### What is needed
Your answer should be an exact copy of the lines from the one containing "ющими поставку не качественной" through the last line of the records below, without any pictures.

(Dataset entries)

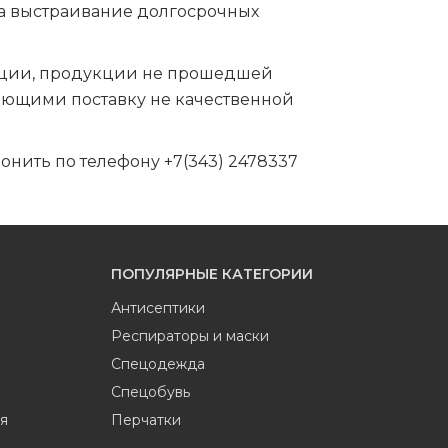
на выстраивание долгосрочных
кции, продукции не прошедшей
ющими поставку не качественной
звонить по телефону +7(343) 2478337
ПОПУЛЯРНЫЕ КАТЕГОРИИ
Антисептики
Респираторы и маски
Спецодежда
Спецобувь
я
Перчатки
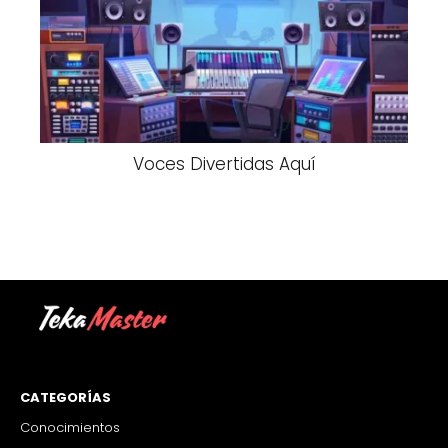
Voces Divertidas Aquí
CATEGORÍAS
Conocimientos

### Response for this exercise
ющими поставку не качественной
звонить по телефону +7(343) 2478337
ПОПУЛЯРНЫЕ КАТЕГОРИИ
Антисептики
Респираторы и маски
Спецодежда
Спецобувь
я
Перчатки
Voces Divertidas Aquí
CATEGORÍAS
Conocimientos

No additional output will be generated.